Multiresolution Green’s Function Methods for Interactive Simulation of Large-scale Elastostatic Objects and other Physical Systems in Equilibrium
Ph.D. Thesis, Institute of Applied Mathematics, UBC, 2001.
Doug L. James
Abstract
This thesis presents a framework for low-latency interactive simulation of linear elastostatic models and other systems associated with linear elliptic partial differential equations. This approach makes it feasible to interactively simulate large-scale physical models.
Linearity is exploited by formulating the boundary value problem (BVP) solution in terms of Green’s functions (GFs) which may be precomputed to provide speed and cheap lookup operations. Runtime BVPs are solved using a collection of Capacitance Matrix Algorithms (CMAs) based on the Sherman-Morrison-Woodbury formula. Temporal coherence is exploited by caching and reusing, as well as sequentially updating, previous capacitance matrix inverses.

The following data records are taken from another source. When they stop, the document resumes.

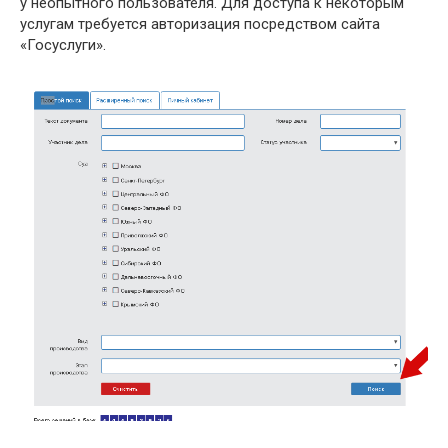
у неопытного пользователя. Для доступа к некоторым
услугам требуется авторизация посредством сайта
«Госуслуги».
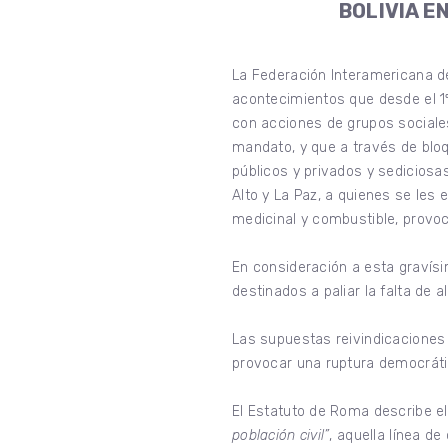
BOLIVIA E
La Federación Interamericana d
acontecimientos que desde el 1º
con acciones de grupos sociales
mandato, y que a través de blo
públicos y privados y sediciosas
Alto y La Paz, a quienes se les
medicinal y combustible, provo
En consideración a esta gravísi
destinados a paliar la falta de a
Las supuestas reivindicaciones 
provocar una ruptura democrátic
El Estatuto de Roma describe el
población civil”
, aquella línea d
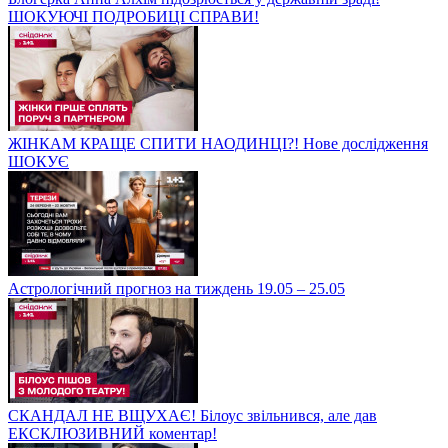
ШОКУЮЧІ ПОДРОБИЦІ СПРАВИ!
ЖІНКАМ КРАЩЕ СПИТИ НАОДИНЦІ?! Нове дослідження
ШОКУЄ
Астрологічний прогноз на тиждень 19.05 – 25.05
СКАНДАЛ НЕ ВЩУХАЄ! Білоус звільнився, але дав
ЕКСКЛЮЗИВНИЙ коментар!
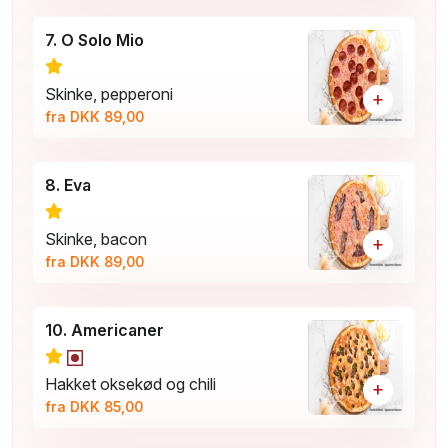
7. O Solo Mio
Skinke, pepperoni
+
fra DKK 89,00
8. Eva
Skinke, bacon
+
fra DKK 89,00
10. Americaner
Hakket oksekød og chili
+
fra DKK 85,00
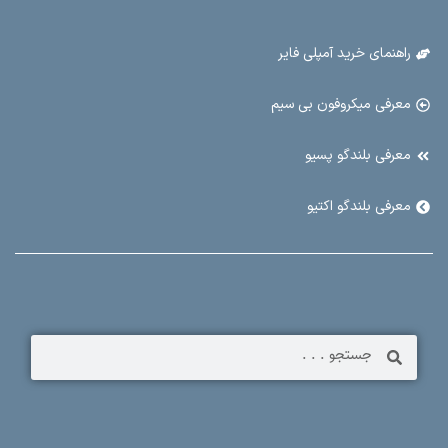
راهنمای خرید آمپلی فایر
معرفی میکروفون بی سیم
معرفی بلندگو پسیو
معرفی بلندگو اکتیو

Multiresolution enhancements make it practical to simulate and store very large models. Efficient compressed representations of precomputed GFs are obtained using second-generation wavelets defined on surfaces. Fast inverse wavelet transforms allow fast summation methods to be used to accelerate runtime BVP solution. Wavelet GF compression factors are directly related to interactive simulation speedup, and examples are provided with hundredfold improvements at modest error levels. Furthermore, hierarchical constraints are defined using hierarchical basis functions, and related hierarchical GFs are then used to construct an hierarchical CMA. This direct solution approach is suitable for hard real time simulation since it provides a mechanism for gracefully degrading to coarser resolution approximations, and the wavelet representations allow for runtime adaptive multiresolution rendering.
These GF CMAs are well-suited to interactive haptic applications since GFs allow random access to solution components and the capacitance matrix is the contact compliance used for high-fidelity force feedback rendering. Examples are provided for distributed and point-like interactions.
Precomputed multizone kinematic GF models are also considered, with examples provided for character animation in computer graphics.
Finally, we briefly discuss the generation of multiresolution GF models using either numerical precomputation methods or reality-based robotic measurement.